* _WHAT IS EXPECTED_
The copy has to match the data exactly and leave out every picture.

* _PROVIDED DATA_
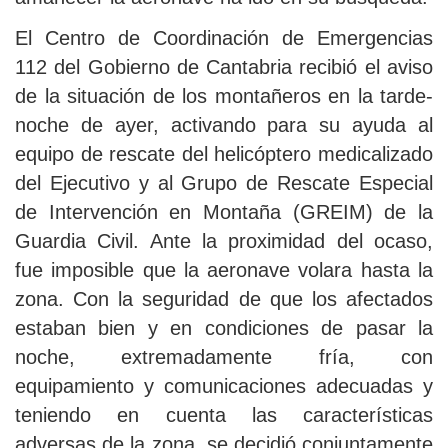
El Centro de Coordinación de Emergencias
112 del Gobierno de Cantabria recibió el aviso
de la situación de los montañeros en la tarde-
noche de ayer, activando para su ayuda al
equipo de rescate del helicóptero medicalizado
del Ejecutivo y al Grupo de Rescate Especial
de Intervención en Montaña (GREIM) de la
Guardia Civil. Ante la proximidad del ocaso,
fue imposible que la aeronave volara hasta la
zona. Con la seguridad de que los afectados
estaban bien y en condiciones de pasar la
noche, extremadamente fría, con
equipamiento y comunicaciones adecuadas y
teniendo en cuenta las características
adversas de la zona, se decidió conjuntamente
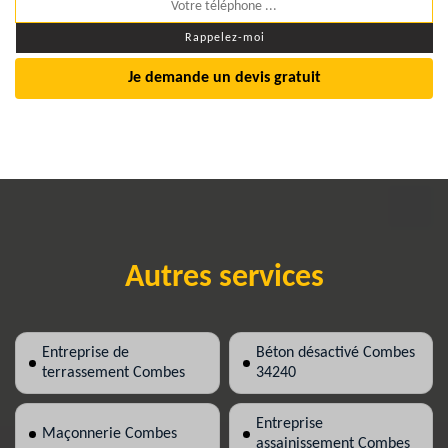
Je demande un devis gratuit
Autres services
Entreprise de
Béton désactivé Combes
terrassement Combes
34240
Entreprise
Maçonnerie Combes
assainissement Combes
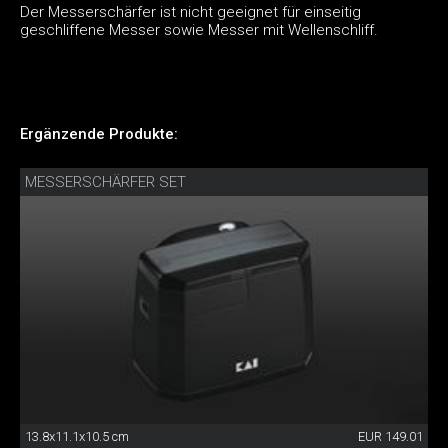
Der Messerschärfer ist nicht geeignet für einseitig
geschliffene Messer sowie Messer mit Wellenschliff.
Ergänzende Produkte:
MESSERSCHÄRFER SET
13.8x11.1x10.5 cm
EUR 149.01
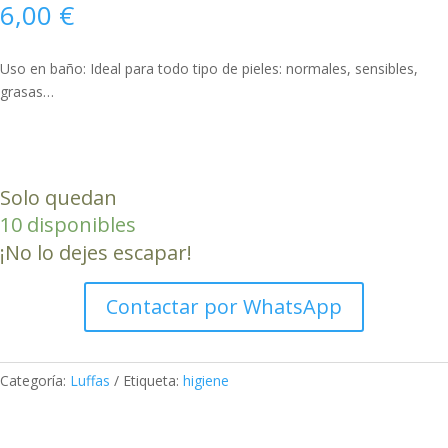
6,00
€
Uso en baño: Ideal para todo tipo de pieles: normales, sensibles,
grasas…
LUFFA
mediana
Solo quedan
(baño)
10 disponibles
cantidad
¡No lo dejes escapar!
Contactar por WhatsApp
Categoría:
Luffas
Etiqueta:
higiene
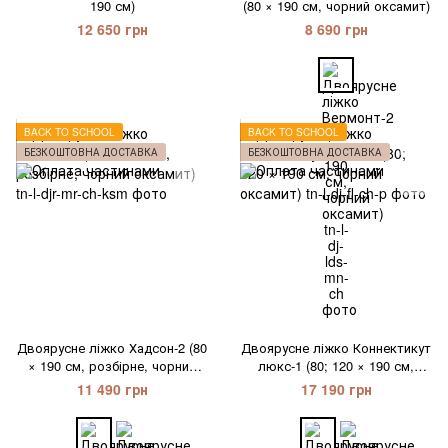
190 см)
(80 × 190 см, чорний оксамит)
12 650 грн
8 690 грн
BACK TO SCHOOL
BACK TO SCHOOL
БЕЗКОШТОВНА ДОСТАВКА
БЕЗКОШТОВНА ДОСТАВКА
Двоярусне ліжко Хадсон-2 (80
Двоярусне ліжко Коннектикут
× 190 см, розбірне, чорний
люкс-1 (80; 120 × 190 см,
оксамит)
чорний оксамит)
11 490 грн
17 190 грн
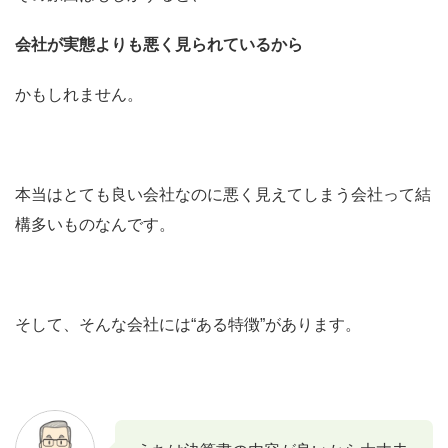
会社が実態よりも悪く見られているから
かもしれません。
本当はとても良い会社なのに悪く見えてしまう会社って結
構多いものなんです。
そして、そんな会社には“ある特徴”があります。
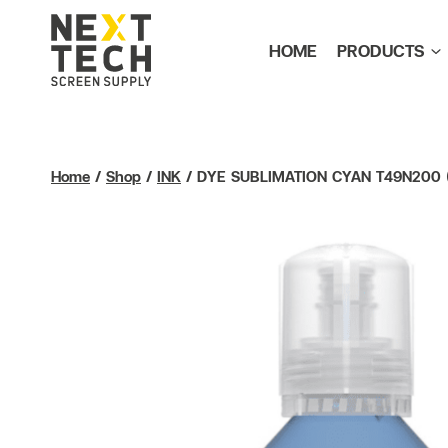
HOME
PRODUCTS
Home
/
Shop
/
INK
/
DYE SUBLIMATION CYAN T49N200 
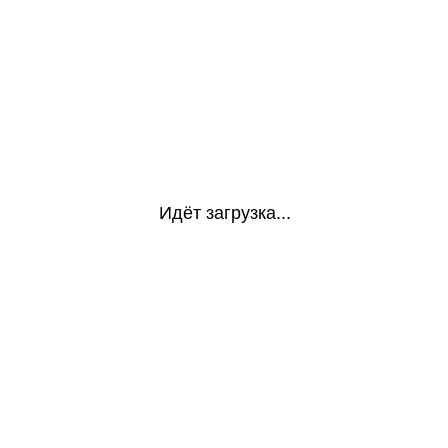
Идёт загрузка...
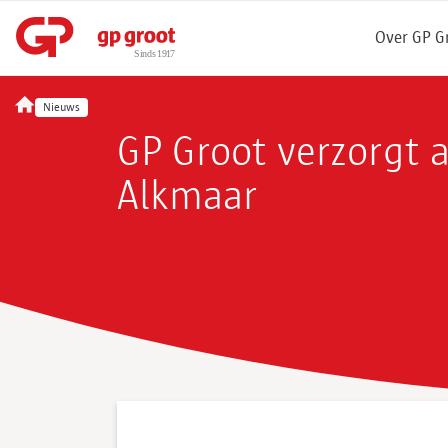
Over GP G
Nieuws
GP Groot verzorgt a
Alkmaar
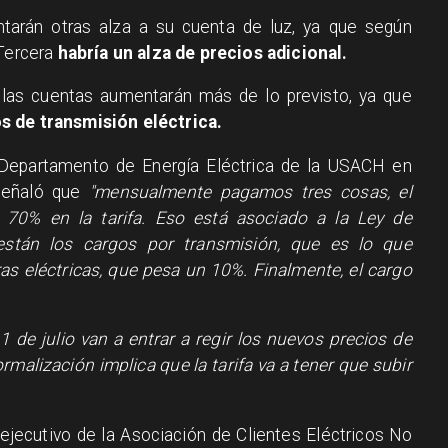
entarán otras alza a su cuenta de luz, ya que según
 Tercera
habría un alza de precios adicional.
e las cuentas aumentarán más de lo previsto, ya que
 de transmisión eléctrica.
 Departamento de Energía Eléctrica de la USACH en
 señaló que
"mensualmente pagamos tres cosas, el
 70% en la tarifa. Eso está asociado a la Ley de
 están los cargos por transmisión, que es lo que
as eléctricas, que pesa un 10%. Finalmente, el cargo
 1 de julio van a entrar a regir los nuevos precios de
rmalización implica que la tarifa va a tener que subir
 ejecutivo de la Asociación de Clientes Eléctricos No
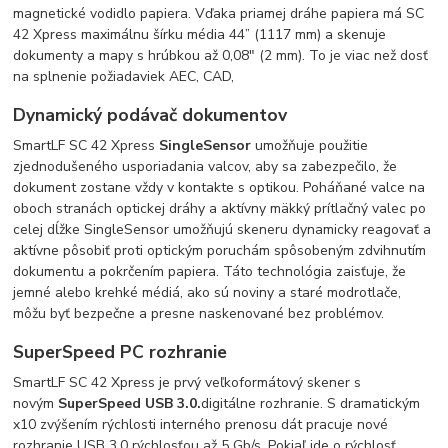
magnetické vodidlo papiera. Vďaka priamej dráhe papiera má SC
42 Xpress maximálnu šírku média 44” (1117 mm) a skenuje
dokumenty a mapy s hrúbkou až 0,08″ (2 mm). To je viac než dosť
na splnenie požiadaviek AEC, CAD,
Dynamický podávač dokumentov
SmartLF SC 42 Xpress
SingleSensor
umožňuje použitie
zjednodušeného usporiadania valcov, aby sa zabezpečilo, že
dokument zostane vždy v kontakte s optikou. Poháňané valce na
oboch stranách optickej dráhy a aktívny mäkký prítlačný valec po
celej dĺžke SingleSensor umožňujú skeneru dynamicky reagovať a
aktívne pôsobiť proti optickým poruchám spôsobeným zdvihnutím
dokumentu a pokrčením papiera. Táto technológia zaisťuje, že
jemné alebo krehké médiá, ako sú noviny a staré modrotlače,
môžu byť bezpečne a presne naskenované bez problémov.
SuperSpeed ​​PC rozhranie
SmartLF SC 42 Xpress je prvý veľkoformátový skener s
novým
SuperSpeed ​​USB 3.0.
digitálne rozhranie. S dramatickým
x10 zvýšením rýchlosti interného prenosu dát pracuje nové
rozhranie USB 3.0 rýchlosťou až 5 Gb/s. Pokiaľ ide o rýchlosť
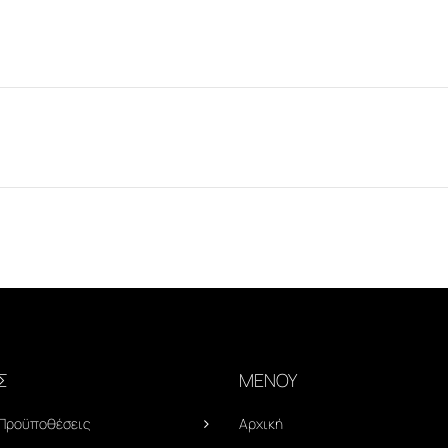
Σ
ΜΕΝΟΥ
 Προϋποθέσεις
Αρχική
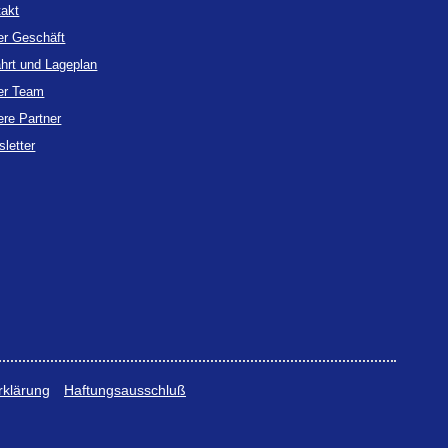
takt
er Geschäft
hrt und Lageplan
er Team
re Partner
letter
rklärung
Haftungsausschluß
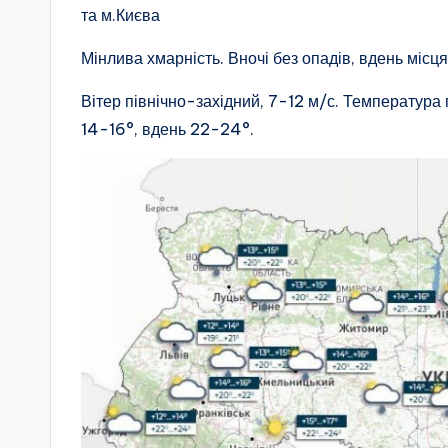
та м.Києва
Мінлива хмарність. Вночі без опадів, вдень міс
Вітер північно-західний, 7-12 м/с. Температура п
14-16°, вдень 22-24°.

* _RESPONSE TO THIS TASK_
El Centro de Coordinación de Emergencias
112 del Gobierno de Cantabria recibió el aviso
de la situación de los montañeros en la tarde-
noche de ayer, activando para su ayuda al
equipo de rescate del helicóptero medicalizado
del Ejecutivo y al Grupo de Rescate Especial
de Intervención en Montaña (GREIM) de la
Guardia Civil. Ante la proximidad del ocaso,
fue imposible que la aeronave volara hasta la
zona. Con la seguridad de que los afectados
estaban bien y en condiciones de pasar la
noche, extremadamente fría, con
equipamiento y comunicaciones adecuadas y
teniendo en cuenta las características
adversas de la zona, se decidió conjuntamente
Je demande un devis gratuit
Autres services
Entreprise de
Béton désactivé Combes
terrassement Combes
34240
Entreprise
Maçonnerie Combes
assainissement Combes
Der Messerschärfer ist nicht geeignet für einseitig
geschliffene Messer sowie Messer mit Wellenschliff.
Ergänzende Produkte:
MESSERSCHÄRFER SET
13.8x11.1x10.5 cm
EUR 149.01
6,00
€
Uso en baño: Ideal para todo tipo de pieles: normales, sensibles,
grasas…
LUFFA
mediana
Solo quedan
(baño)
10 disponibles
cantidad
¡No lo dejes escapar!
Contactar por WhatsApp
Categoría:
Luffas
Etiqueta:
higiene
190 см)
(80 × 190 см, чорний оксамит)
12 650 грн
8 690 грн
BACK TO SCHOOL
BACK TO SCHOOL
БЕЗКОШТОВНА ДОСТАВКА
БЕЗКОШТОВНА ДОСТАВКА
Двоярусне ліжко Хадсон-2 (80
Двоярусне ліжко Коннектикут
× 190 см, розбірне, чорний
люкс-1 (80; 120 × 190 см,
оксамит)
чорний оксамит)
11 490 грн
17 190 грн
会社が実態よりも悪く見られているから
かもしれません。
本当はとても良い会社なのに悪く見えてしまう会社って結
構多いものなんです。
そして、そんな会社には“ある特徴”があります。
HOME
PRODUCTS
Home
/
Shop
/
INK
/
DYE SUBLIMATION CYAN T49N200 
Идёт загрузка...
Over GP G
Nieuws
GP Groot verzorgt a
Alkmaar
entarán otras alza a su cuenta de luz, ya que según
 Tercera
habría un alza de precios adicional.
e las cuentas aumentarán más de lo previsto, ya que
 de transmisión eléctrica.
 Departamento de Energía Eléctrica de la USACH en
 señaló que
"mensualmente pagamos tres cosas, el
 70% en la tarifa. Eso está asociado a la Ley de
 están los cargos por transmisión, que es lo que
as eléctricas, que pesa un 10%. Finalmente, el cargo
 1 de julio van a entrar a regir los nuevos precios de
rmalización implica que la tarifa va a tener que subir
 ejecutivo de la Asociación de Clientes Eléctricos No
magnetické vodidlo papiera. Vďaka priamej dráhe papiera má SC
42 Xpress maximálnu šírku média 44” (1117 mm) a skenuje
dokumenty a mapy s hrúbkou až 0,08″ (2 mm). To je viac než dosť
na splnenie požiadaviek AEC, CAD,
Dynamický podávač dokumentov
SmartLF SC 42 Xpress
SingleSensor
umožňuje použitie
zjednodušeného usporiadania valcov, aby sa zabezpečilo, že
dokument zostane vždy v kontakte s optikou. Poháňané valce na
oboch stranách optickej dráhy a aktívny mäkký prítlačný valec po
celej dĺžke SingleSensor umožňujú skeneru dynamicky reagovať a
aktívne pôsobiť proti optickým poruchám spôsobeným zdvihnutím
dokumentu a pokrčením papiera. Táto technológia zaisťuje, že
jemné alebo krehké médiá, ako sú noviny a staré modrotlače,
môžu byť bezpečne a presne naskenované bez problémov.
SuperSpeed ​​PC rozhranie
SmartLF SC 42 Xpress je prvý veľkoformátový skener s
novým
SuperSpeed ​​USB 3.0.
digitálne rozhranie. S dramatickým
x10 zvýšením rýchlosti interného prenosu dát pracuje nové
rozhranie USB 3.0 rýchlosťou až 5 Gb/s. Pokiaľ ide o rýchlosť
Σ
ΜΕΝΟΥ
 Προϋποθέσεις
Αρχική
takt
er Geschäft
hrt und Lageplan
er Team
re Partner
letter
rklärung
Haftungsausschluß
та м.Києва
Мінлива хмарність. Вночі без опадів, вдень міс
Вітер північно-західний, 7-12 м/с. Температура п
14-16°, вдень 22-24°.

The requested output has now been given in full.